Imaging with immersion objectives
Due to aberrations caused by refractive index mismatch between air and glass presenting absolute limits on resolution, immersion objectives were developed to reduce scattering and noise caused from refractive aberrations. Immersion objectives are well-suited to deep tissue imaging due to the resultant reduction of refractive index mismatch between sample and objective, as the lens is immersed directly in the medium, eliminating mismatch between the liquid medium and air typically encountered for air lenses.
Oil immersion lenses work very well with Visikol HISTO cleared specimens, however the working distance on oil immersion lenses is typically 250 microns or less, which presents a 500 micron limit on the thickness of tissue to image.
Since some objectives may be corroded or damaged from immersion in Visikol HISTO-2, you should utilize the double chambered cuvette that comes in our Starter Kit. The cuvette allows the sample to be mounted in Visikol HISTO-2, and the immersion objective to be immersed in an alternate medium (water or glycerol).
Water immersion lenses allow for 2-3 mm depth of imaging, however some refractive index mismatch will still occur, since water has a refractive index (1.33) significantly different than Visikol HISTO-2 (1.53).
A further improvement in imaging depth can be obtained by using glycerol immersion objectives. Some refractive mismatch will still occur, however substantially less aberration will result due to the closer match in refractive index between glycerol (1.47) and Visikol HISTO-2 (1.53). Double chambered cuvettes should be used.

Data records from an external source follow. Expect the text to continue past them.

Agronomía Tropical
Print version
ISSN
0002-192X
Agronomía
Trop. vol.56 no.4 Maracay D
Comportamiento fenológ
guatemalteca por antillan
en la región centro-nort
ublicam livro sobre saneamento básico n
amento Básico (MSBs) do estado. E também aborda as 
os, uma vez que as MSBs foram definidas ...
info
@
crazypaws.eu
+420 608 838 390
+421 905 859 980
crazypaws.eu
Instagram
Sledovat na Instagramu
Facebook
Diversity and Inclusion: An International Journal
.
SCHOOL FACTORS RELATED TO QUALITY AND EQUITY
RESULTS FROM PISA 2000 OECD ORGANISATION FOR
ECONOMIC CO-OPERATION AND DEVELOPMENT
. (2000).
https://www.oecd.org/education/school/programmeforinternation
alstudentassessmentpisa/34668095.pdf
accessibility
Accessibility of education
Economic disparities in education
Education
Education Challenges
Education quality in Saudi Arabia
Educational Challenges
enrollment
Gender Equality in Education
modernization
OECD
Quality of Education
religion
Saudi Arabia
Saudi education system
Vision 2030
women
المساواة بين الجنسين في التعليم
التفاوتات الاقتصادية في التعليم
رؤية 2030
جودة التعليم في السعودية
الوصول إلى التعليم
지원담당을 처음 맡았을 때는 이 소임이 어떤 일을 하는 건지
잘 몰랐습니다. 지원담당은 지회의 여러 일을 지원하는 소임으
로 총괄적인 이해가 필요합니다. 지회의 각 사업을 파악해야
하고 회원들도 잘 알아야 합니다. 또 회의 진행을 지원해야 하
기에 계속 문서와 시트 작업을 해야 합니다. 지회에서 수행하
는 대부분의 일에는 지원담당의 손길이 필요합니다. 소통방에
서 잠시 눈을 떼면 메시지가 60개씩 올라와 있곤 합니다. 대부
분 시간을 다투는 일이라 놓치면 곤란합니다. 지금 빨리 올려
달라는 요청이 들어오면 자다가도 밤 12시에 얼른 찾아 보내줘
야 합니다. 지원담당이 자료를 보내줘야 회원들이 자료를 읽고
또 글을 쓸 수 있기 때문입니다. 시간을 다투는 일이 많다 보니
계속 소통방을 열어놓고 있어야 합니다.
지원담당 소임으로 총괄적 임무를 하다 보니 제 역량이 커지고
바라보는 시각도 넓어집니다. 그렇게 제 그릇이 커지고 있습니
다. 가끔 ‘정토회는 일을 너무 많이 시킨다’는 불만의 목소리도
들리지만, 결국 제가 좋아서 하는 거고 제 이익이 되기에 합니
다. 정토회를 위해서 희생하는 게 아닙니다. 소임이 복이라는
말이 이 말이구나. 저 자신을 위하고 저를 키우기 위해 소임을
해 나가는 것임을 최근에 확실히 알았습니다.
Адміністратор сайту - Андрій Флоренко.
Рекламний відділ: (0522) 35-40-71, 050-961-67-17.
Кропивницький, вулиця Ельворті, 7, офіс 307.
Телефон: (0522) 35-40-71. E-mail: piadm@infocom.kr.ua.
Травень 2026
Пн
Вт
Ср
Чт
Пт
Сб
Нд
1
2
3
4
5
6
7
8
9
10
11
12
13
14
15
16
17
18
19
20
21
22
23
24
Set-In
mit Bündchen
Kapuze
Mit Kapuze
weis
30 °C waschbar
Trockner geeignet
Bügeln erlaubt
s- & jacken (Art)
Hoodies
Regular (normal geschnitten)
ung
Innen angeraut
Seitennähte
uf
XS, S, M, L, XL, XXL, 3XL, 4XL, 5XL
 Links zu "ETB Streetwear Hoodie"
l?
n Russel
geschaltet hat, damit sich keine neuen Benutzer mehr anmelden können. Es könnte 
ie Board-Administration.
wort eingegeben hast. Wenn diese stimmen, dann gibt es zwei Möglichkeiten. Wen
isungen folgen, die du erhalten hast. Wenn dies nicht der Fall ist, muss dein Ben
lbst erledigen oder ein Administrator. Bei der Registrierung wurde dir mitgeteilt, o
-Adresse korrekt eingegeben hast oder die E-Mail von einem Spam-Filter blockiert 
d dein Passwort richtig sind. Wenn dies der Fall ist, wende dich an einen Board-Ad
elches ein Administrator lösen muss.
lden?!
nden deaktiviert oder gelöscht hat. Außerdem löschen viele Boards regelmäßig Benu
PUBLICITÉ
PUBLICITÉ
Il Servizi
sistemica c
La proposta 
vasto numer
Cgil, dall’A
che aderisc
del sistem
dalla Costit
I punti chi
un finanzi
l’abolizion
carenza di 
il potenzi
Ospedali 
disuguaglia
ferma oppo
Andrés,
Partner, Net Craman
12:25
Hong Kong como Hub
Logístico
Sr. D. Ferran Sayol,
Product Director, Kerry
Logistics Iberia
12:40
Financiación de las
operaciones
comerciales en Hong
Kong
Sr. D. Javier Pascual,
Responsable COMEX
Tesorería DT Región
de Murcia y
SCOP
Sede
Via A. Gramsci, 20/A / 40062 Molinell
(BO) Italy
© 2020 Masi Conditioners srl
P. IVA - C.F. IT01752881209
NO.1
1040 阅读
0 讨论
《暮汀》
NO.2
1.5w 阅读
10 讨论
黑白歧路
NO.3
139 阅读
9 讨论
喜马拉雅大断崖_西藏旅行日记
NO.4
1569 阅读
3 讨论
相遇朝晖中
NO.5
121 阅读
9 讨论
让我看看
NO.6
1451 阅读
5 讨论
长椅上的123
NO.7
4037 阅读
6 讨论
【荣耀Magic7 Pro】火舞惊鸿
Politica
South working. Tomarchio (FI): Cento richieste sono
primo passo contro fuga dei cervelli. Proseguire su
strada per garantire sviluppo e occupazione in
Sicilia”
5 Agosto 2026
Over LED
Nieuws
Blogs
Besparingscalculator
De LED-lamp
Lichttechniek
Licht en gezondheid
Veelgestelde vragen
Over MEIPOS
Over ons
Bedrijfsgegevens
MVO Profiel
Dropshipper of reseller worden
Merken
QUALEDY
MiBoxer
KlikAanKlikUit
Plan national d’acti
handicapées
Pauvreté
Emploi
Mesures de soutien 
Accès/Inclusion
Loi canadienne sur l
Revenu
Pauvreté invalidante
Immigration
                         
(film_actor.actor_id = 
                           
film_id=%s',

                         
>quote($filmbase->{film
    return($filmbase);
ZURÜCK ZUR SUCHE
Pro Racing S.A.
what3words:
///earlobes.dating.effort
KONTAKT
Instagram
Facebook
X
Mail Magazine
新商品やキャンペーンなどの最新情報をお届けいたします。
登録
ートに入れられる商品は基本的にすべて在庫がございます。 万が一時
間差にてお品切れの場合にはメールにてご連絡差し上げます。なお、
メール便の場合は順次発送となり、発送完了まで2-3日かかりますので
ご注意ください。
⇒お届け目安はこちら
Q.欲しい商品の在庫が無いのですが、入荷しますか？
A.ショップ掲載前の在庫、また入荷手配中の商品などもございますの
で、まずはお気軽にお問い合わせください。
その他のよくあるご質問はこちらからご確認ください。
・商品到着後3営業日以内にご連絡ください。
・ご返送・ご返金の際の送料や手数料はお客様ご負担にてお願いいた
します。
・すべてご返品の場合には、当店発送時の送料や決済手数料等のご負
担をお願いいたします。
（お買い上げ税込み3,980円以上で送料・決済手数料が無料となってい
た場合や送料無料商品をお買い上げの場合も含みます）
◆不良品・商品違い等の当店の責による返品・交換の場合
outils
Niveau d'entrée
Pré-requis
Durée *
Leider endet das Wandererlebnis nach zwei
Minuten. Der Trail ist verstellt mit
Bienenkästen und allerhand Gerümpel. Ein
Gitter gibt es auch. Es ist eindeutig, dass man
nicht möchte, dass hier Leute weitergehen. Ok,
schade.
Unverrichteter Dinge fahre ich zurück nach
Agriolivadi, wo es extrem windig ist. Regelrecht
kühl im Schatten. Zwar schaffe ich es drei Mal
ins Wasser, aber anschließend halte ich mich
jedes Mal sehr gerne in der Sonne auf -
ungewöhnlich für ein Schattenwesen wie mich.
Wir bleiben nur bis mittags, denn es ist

For optimum results when imaging very thick tissues (> 1 mm) or whole organs, one should use multi-immersion objectives containing a correction collar. However, a correction collar isn’t required for immersion objectives as long as proper optical design has been done to allow imaging over a range of RI. These objectives (shown in the table above) offer the deepest tissue imaging, allowing for imaging of complete, intact organ systems. The only limitation to depth with these objectives is the effective working distance, since a sample approximately twice the thickness of the working distance length can be imaged.
For mounting specimens for imaging, we suggest using ClearWells. The sample is placed in the well, covered with Visikol HISTO-2 and then a cover slip is placed on top of the slide.